Detail is a quality often lacking from television debates. Sure, the leaders have endless statistics to hand to prove this or that but it is rare to see a party leader who appears to have a genuine feel for what the country is really like. Not the graphs and percentages, but examples we can identify with. Superficially he is already ahead anyway because he always comes over in this sort of thing better than Theresa May does. She seems ill at ease when faced with awkward questions and displays little empathy for those asking them. Corbyn on the other hand is ready to engage with the questions, even though he does know when to avoid something too controversial that he can already envisage as a headline tomorrow.
I’ve had issues with the Labour manifesto however costed it is. I felt it was more aspirational than realistic, a manifesto a flush government might pull out to spend some of it’s assembled monies. Yet listening to Corbyn explain some of its knottier points- and do so without an inane interruption even 10 seconds- makes it all seem a lot more sensible. His key argument seems to be that we have to approach some of the big problems with a different method because though he didn’t actually say this austerity has not worked. Again it may have statistically worked but what does that mean to any of us still enduring cuts? Nothing. To actually hear a party leader talking about investing in the economy (the missing Yin to austerity’s Yang) was a refreshing change from Ed Miliband’s vote losing decision to just carry on the cuts.
Corbyn’s vision seems to go beyond the cuts and even beyond Brexit towards reshaping the way we look at elderly care, student life, industry and so on. Its barely been mentioned in the mainstream coverage that Labour want to expand our industrial base something which both parties have allowed to contract for decades. He talked too of negotiating on Brexit, of coming to a new trade agreement- this is so removed from the Tories’ inflexible soundbite driven approach of looking tough. He condemned Donald Trump in clear terms, again a contrast to Theresa May’s fudge on the subject. He also explained properly how his party’s investments would be funded and rebuffed some rather frighteningly warmongering members of the public who seemed to want the government to start launching nuclear weapons all over the place something that is not even a Tory policy. Theresa May has said that we have to decide who we would trust with Brexit and based on both their performances tonight I would rather Corbyn went in there than she did. Yes, I know neither of them would be leading the detailed negotiations btw.

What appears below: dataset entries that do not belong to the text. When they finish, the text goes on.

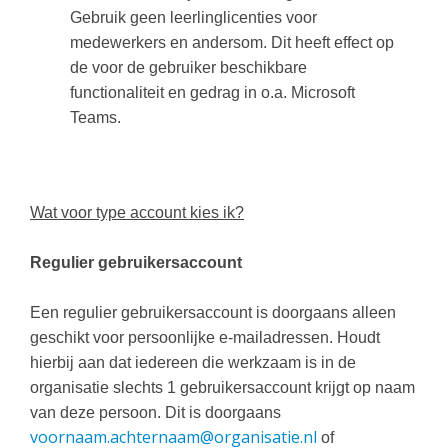
Gebruik geen leerlinglicenties voor
medewerkers en andersom. Dit heeft effect op
de voor de gebruiker beschikbare
functionaliteit en gedrag in o.a. Microsoft
Teams.
Wat voor type account kies ik?
Regulier gebruikersaccount
Een regulier gebruikersaccount is doorgaans alleen
geschikt voor persoonlijke e-mailadressen. Houdt
hierbij aan dat iedereen die werkzaam is in de
organisatie slechts 1 gebruikersaccount krijgt op naam
van deze persoon. Dit is doorgaans
voornaam.achternaam@organisatie.nl
of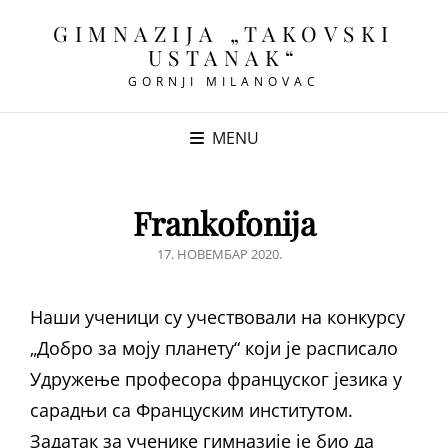
GIMNAZIJA „TAKOVSKI
USTANAK“
GORNJI MILANOVAC
MENU
Frankofonija
POSTED
17. НОВЕМБАР 2020.
ON
Наши ученици су учествовали на конкурсу
„Добро за моју планету“ који је расписало
Удружење професора француског језика у
сарадњи са Француским институтом.
Задатак за ученике гимназије је био да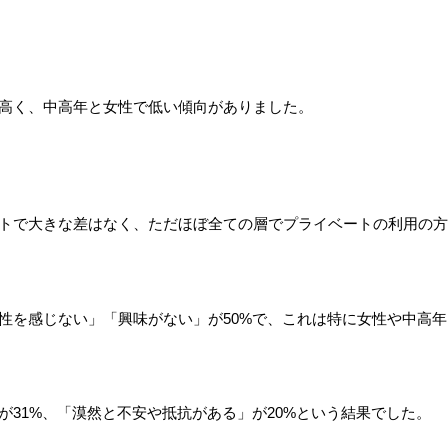
高く、中高年と女性で低い傾向がありました。
トで大きな差はなく、ただほぼ全ての層でプライベートの利用の方
性を感じない」「興味がない」が50%で、これは特に女性や中高年
が31%、「漠然と不安や抵抗がある」が20%という結果でした。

I still do have that nagging doubt that a program such as Labour’s could easily spiral out of control – and why won’t they scrap HS2?- but experience shows that almost any party manifesto is a risk and in the end we are being asked to take that risk. The manifesto’s most outre element of renationalising several industries was strangely barely referred to though there are suggestions this may not be a wholesale return to the British Rail slam door trains and mouldy pies.
The political climate in the UK may be changing but the response to the Tories’ `Dementia Tax` shows how a large number voters are unwilling to go along with something that means them forking out more. Labour are gambling on a host of policies that mean there will be more tax and yet when it comes down to it I think it probably is a gamble worth taking. If that sounds grudging then bear in mind till tonight I had more or less decided not to vote which would have been the first time ever I’d abstained in any election I was eligible for. So, with reservations but buoyed by the feeling that on balance more would benefit than lose out I am ready to get in that wobbly wooden booth next Thursday and put my pencil cross next to Labour. And if you’re a UK voter and have been having similar doubts and missed the programme then I’d urge you to watch tonight’s Question Time on the iPlayer without prejudice and see what you think. You might be surprised.